Content starts

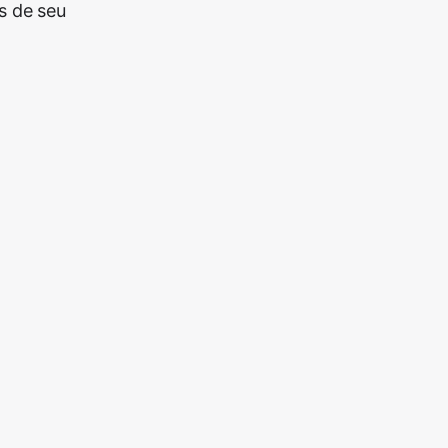
s de seu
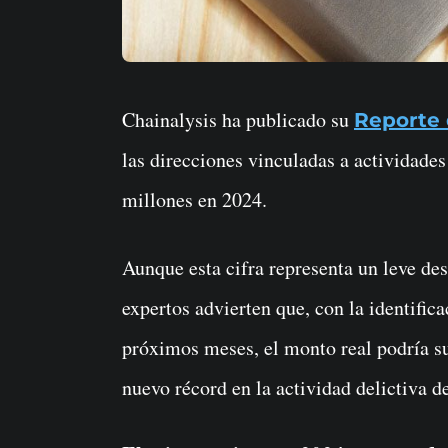
Chainalysis ha publicado su
Reporte 
las direcciones vinculadas a actividades 
millones en 2024.
Aunque esta cifra representa un leve des
expertos advierten que, con la identifica
próximos meses, el monto real podría s
nuevo récord en la actividad delictiva d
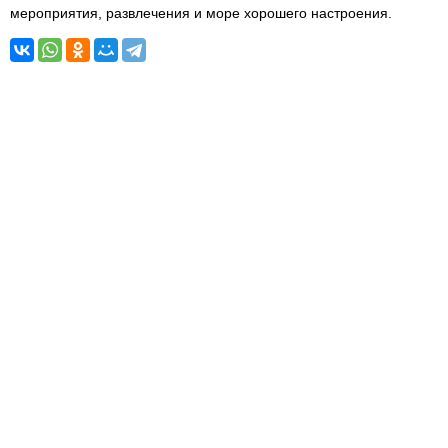
мероприятия, развлечения и море хорошего настроения.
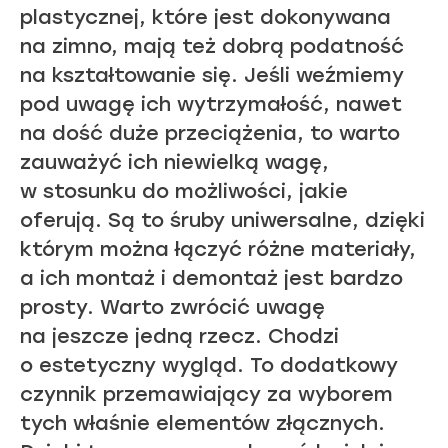
plastycznej, które jest dokonywana
na zimno, mają też dobrą podatność
na kształtowanie się. Jeśli weźmiemy
pod uwagę ich wytrzymałość, nawet
na dość duże przeciążenia, to warto
zauważyć ich niewielką wagę,
w stosunku do możliwości, jakie
oferują. Są to śruby uniwersalne, dzięki
którym można łączyć różne materiały,
a ich montaż i demontaż jest bardzo
prosty. Warto zwrócić uwagę
na jeszcze jedną rzecz. Chodzi
o estetyczny wygląd. To dodatkowy
czynnik przemawiający za wyborem
tych właśnie elementów złącznych.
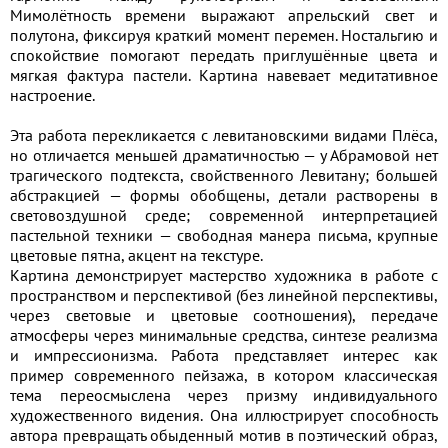
Мимолётность времени выражают апрельский свет и
полутона, фиксируя краткий момент перемен. Ностальгию и
спокойствие помогают передать приглушённые цвета и
мягкая фактура пастели. Картина навевает медитативное
настроение.
Эта работа перекликается с левитановскими видами Плёса,
но отличается меньшей драматичностью — у Абрамовой нет
трагического подтекста, свойственного Левитану; большей
абстракцией — формы обобщены, детали растворены в
световоздушной среде; современной интерпретацией
пастельной техники — свободная манера письма, крупные
цветовые пятна, акцент на текстуре.
Картина демонстрирует мастерство художника в работе с
пространством и перспективой (без линейной перспективы,
через световые и цветовые соотношения), передаче
атмосферы через минимальные средства, синтезе реализма
и импрессионизма. Работа представляет интерес как
пример современного пейзажа, в котором классическая
тема переосмыслена через призму индивидуального
художественного видения. Она иллюстрирует способность
автора превращать обыденный мотив в поэтический образ,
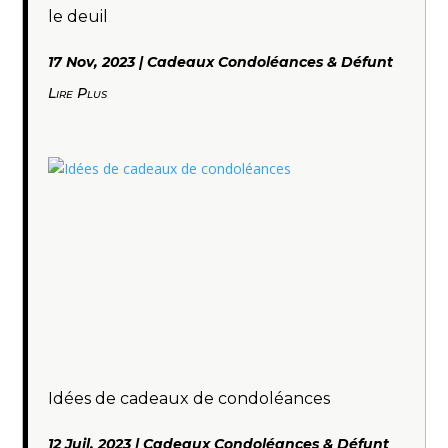
le deuil
17 Nov, 2023
|
Cadeaux Condoléances & Défunt
Lire Plus
Idées de cadeaux de condoléances
12 Juil, 2023
|
Cadeaux Condoléances & Défunt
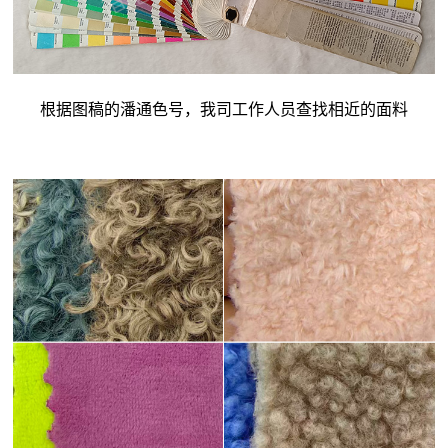
根据图稿的潘通色号，我司工作人员查找相近的面料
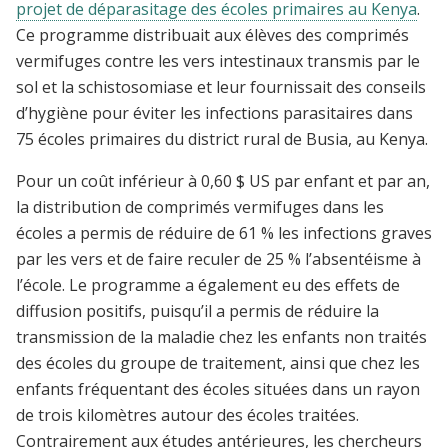
projet de déparasitage des écoles primaires au Kenya
.
Ce programme distribuait aux élèves des comprimés
vermifuges contre les vers intestinaux transmis par le
sol et la schistosomiase et leur fournissait des conseils
d’hygiène pour éviter les infections parasitaires dans
75 écoles primaires du district rural de Busia, au Kenya.
Pour un coût inférieur à 0,60 $ US par enfant et par an,
la distribution de comprimés vermifuges dans les
écoles a permis de réduire de 61 % les infections graves
par les vers et de faire reculer de 25 % l’absentéisme à
l’école. Le programme a également eu des effets de
diffusion positifs, puisqu’il a permis de réduire la
transmission de la maladie chez les enfants non traités
des écoles du groupe de traitement, ainsi que chez les
enfants fréquentant des écoles situées dans un rayon
de trois kilomètres autour des écoles traitées.
Contrairement aux études antérieures, les chercheurs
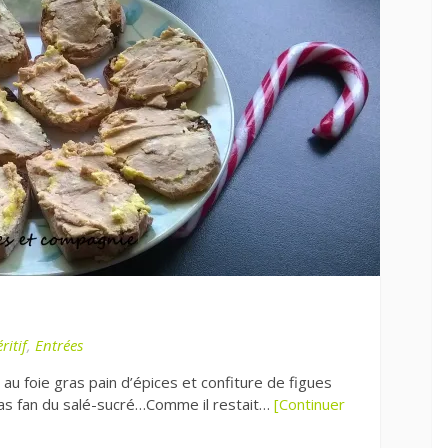
ritif
,
Entrées
 au foie gras pain d’épices et confiture de figues
pas fan du salé-sucré…Comme il restait…
[Continuer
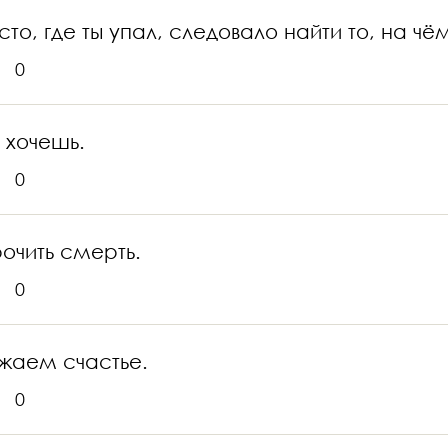
то, где ты упал, следовало найти то, на чё
0
о хочешь.
0
рочить смерть.
0
ожаем счастье.
0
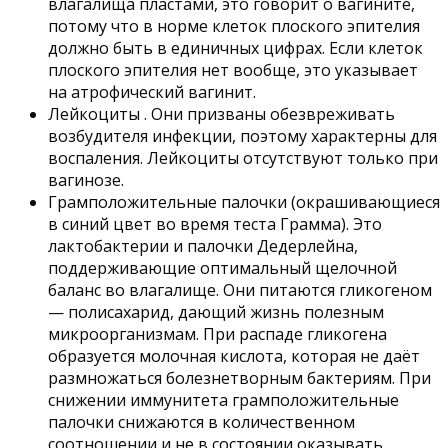
влагалища пластами, это говорит о вагините,
потому что в норме клеток плоского эпителия
должно быть в единичных цифрах. Если клеток
плоского эпителия нет вообще, это указывает
на атрофический вагинит.
Лейкоциты . Они призваны обезвреживать
возбудителя инфекции, поэтому характерны для
воспаления. Лейкоциты отсутствуют только при
вагинозе.
Грамположительные палочки (окрашивающиеся
в синий цвет во время теста Грамма). Это
лактобактерии и палочки Дедерлейна,
поддерживающие оптимальный щелочной
баланс во влагалище. Они питаются гликогеном
— полисахарид, дающий жизнь полезным
микроорганизмам. При распаде гликогена
образуется молочная кислота, которая не даёт
размножаться болезнетворным бактериям. При
снижении иммунитета грамположительные
палочки снижаются в количественном
соотношении и не в состоянии оказывать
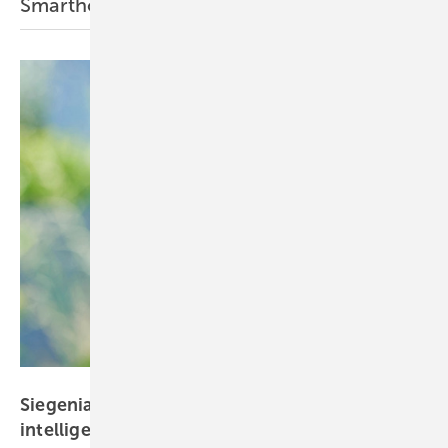
Smarthome
Siegenia
Siegenias smarter Fenstergriff wird noch
intelligenter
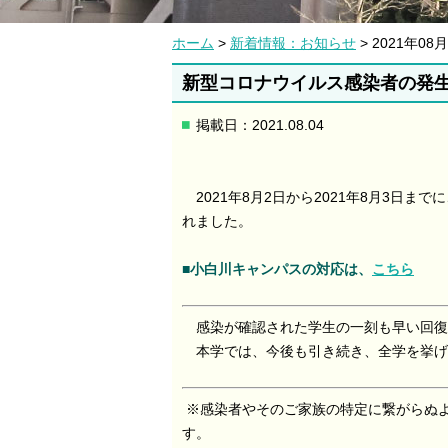
ホーム
>
新着情報：お知らせ
> 2021年
新型コロナウイルス感染者の発
掲載日：2021.08.04
2021年8⽉2⽇から2021年8月3日ま
れました。
■小白川キャンパスの対応は、
こちら
感染が確認された学生の一刻も早い回復
本学では、今後も引き続き、全学を挙げ
※感染者やそのご家族の特定に繋がらぬ
す。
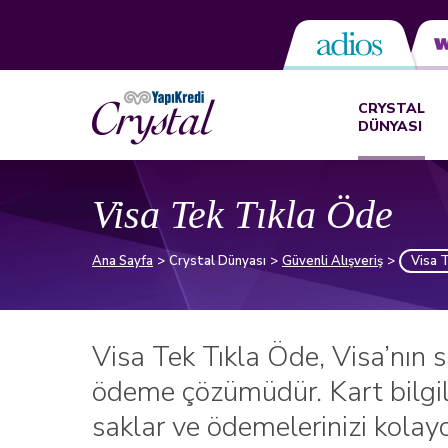
CRYSTAL
DÜNYASI
Visa Tek Tıkla Öde
Ana Sayfa
Crystal Dünyası
Güvenli Alışveriş
Visa 
Visa Tek Tıkla Öde, Visa’nın siz
ödeme çözümüdür. Kart bilgile
saklar ve ödemelerinizi kolay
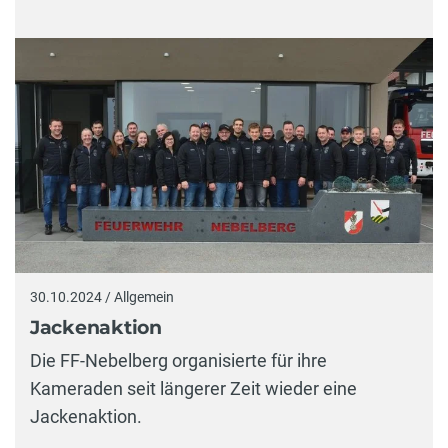
30.10.2024 / Allgemein
Jackenaktion
Die FF-Nebelberg organisierte für ihre
Kameraden seit längerer Zeit wieder eine
Jackenaktion.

Content ends

About this exercise — Would you restate, exactly and with no pictures, the lines of the entries above from the one containing "пример современного пейзажа, в" through the one containing "75 écoles primaires"?

Answer space —
пример современного пейзажа, в котором классическая
тема переосмыслена через призму индивидуального
художественного видения. Она иллюстрирует способность
автора превращать обыденный мотив в поэтический образ,
le deuil
17 Nov, 2023
|
Cadeaux Condoléances & Défunt
Lire Plus
Idées de cadeaux de condoléances
12 Juil, 2023
|
Cadeaux Condoléances & Défunt
根据图稿的潘通色号，我司工作人员查找相近的面料
projet de déparasitage des écoles primaires au Kenya
.
Ce programme distribuait aux élèves des comprimés
vermifuges contre les vers intestinaux transmis par le
sol et la schistosomiase et leur fournissait des conseils
d’hygiène pour éviter les infections parasitaires dans
75 écoles primaires du district rural de Busia, au Kenya.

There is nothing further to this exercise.